This is the mail archive of the libc-alpha@sourceware.org mailing list for the glibc project.
Index Nav:	[Date Index] [Subject Index] [Author Index] [Thread Index]
Message Nav:	[Date Prev] [Date Next]	[Thread Prev] [Thread Next]
Other format:	[Raw text]
[RFC] improving spinning in adaptive mutexes

From: Torvald Riegel <triegel at redhat dot com>
To: GLIBC Devel <libc-alpha at sourceware dot org>
Date: Thu, 28 Feb 2013 16:57:03 +0100
Subject: [RFC] improving spinning in adaptive mutexes
Adaptive mutexes are a mix between spinlocks and normal mutexes: they
spin for a while trying to get the lock (in userspace), and only resort
to blocking by using futexes when they can't acquire the lock after the
limited amount of spinning.  This is meant to improve scalability and
per-thread overheads especially for smaller critical sections that are
subject to at least some contention.

I've looked at the current implementation (triggered by a former AMD
employee mentioning that the maximum amount of spinning would be much
too low), and there are indeed a few issues.  I'll summarize those in
what follows, and how we could improve it.  In the long term, this could
also be used to improve the default mutexes, I hope.
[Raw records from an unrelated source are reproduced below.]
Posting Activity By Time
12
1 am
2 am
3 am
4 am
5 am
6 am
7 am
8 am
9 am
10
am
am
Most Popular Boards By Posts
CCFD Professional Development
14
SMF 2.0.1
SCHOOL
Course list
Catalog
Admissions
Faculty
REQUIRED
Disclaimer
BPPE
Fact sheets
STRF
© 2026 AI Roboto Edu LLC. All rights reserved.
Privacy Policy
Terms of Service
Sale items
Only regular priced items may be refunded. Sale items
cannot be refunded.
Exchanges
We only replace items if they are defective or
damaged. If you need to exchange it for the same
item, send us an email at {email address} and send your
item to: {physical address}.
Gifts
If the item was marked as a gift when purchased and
Please comment.  Even if you don't care about adaptive mutexes, any
historical background information would be useful to improve the glibc
docs (i.e., for a wiki page or similar about our mutex implementations,
like what we've been recently doing for lock elision).
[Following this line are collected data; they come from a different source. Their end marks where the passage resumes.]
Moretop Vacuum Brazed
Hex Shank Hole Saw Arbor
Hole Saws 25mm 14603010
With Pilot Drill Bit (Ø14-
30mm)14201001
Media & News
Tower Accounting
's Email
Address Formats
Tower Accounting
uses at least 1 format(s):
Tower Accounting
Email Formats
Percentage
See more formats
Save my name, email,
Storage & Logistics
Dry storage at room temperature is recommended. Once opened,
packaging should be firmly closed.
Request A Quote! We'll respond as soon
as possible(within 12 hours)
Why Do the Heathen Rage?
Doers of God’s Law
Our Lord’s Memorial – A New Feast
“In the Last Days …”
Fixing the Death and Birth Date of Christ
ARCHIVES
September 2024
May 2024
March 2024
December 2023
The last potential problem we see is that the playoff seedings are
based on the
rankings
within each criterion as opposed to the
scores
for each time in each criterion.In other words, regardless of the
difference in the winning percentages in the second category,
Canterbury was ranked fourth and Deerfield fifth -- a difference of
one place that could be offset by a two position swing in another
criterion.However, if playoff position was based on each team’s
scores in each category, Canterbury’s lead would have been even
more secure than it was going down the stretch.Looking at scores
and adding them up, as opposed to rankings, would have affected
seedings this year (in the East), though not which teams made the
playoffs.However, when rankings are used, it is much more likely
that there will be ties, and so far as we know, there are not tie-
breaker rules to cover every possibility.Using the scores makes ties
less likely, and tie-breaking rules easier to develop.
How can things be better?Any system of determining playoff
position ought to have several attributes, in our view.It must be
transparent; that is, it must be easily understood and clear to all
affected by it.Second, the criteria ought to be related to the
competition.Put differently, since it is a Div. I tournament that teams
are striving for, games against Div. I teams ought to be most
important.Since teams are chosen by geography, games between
(TLDR version: There are a few issues: The spinning implementation is
inefficient, the spinning duration adaptation at runtime is probably
flawed, and the fixed maxmimum spinning duration is probably too small.
It might be best to first make the spinning more efficient, and then see
whether the adaptation can be improved, or whether we don't understand
how to do this yet and thus are better of with no attempt at runtime
adaptation.)

=== Background: why we want to spin

When a thread tries to acquire a free lock, both adaptive and normal
(ie, those without any spinning) mutexes do the same.  However, if the
lock is already acquired, normal mutexes signal to the lock holder that
they are about to block (setting the futex var to 2), and then block
using futexes.  This works well when the duration for which the lock is
held is significantly larger than the time required to block and
unblock.

However, when the block/unblock latency is longer than the length of a
critical section (CS), the former can limit scalability of the lock/CS
more than necessary.  Likewise, if unblocking takes longer than
acquiring the lock in userspace with atomic ops, scalability is also
decreased.  (Note that not all parts of lock acquisition/release latency
will necessarily slow down all other threads.)
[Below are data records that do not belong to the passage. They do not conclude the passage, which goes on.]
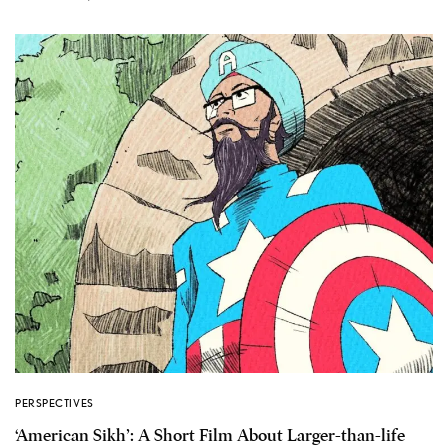
PERSPECTIVES
‘American Sikh’: A Short Film About Larger-than-life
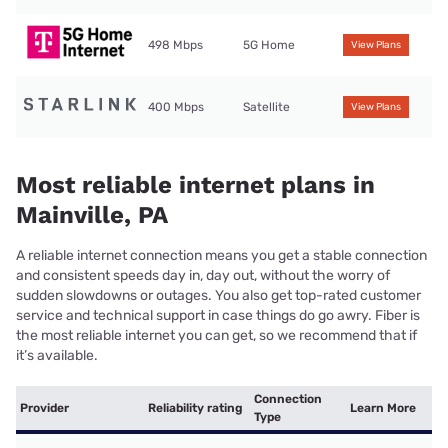
498 Mbps
5G Home
View Plans
400 Mbps
Satellite
View Plans
Most reliable internet plans in
Mainville, PA
A reliable internet connection means you get a stable connection
and consistent speeds day in, day out, without the worry of
sudden slowdowns or outages. You also get top-rated customer
service and technical support in case things do go awry. Fiber is
the most reliable internet you can get, so we recommend that if
it’s available.
Connection
Provider
Reliability rating
Learn More
Type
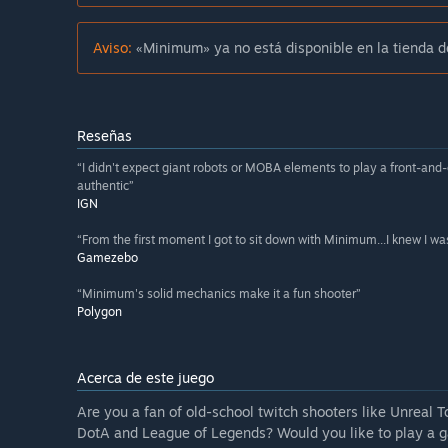
Aviso:
«Minimum» ya no está disponible en la tienda 
Reseñas
“I didn't expect giant robots or MOBA elements to play a front-and
authentic”
IGN
“From the first moment I got to sit down with Minimum...I knew I was 
Gamezebo
“Minimum's solid mechanics make it a fun shooter”
Polygon
Acerca de este juego
Are you a fan of old-school twitch shooters like Unrea
DotA and League of Legends? Would you like to play a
Second, when we block using futexes, we can suffer from contention on
the futex var and, additionally, on what's used by the kernel to
synchronize the futex.

If we spin on the mutex (ie, try to acquire it without blocking), we
potentially introduce additional contention on the futex var, but in
turn we get a chance at decreasing the mutex acquisition/release
latency.  We also avoid creating contention on the kernel side of the
futex (although that's not necessarily a correct comparison, because the
kernel-side lock/futex implementation probably has different performance
characteristics).

--- Minimum lock acquisition latency

The "minimum latency" is how long it takes for a thread to acquire the
lock, measured from the time at which the lock-holding thread is ready
to release the lock.  Simplified, we have three consecutive phases after
the initial attempt to acquire the mutex:

1) Spinning: 2 cache misses + back-off
- 1 miss at the lock holding thread (assuming lock is contended, so
other threads are spinning already).
- 1 miss at the thread that acquired the lock.  Plus the latency of any
back-off used there to decrease contention.

2) Becoming blocked: minimum futex wake-up latency +/- X
- This is kind of a transition phase.  We do the syscall, the kernel
compares the futex var with the expected value, and if they match we get
put into the set of waiting threads.
- We at least have the latency of the syscall until the point at which
the kernel compares the futex var with the expected value.  This might
be smaller than the minimum futex wake-up latency.
- If the futex var's value matches the expected value, X will be
positive because we need to be put into the set of waiters, which can't
be interrupted I guess.

3) Ready to be unblocked: minimum futex wake-up latency
- Once we're in the set of waiting threads, we just need to be woken up.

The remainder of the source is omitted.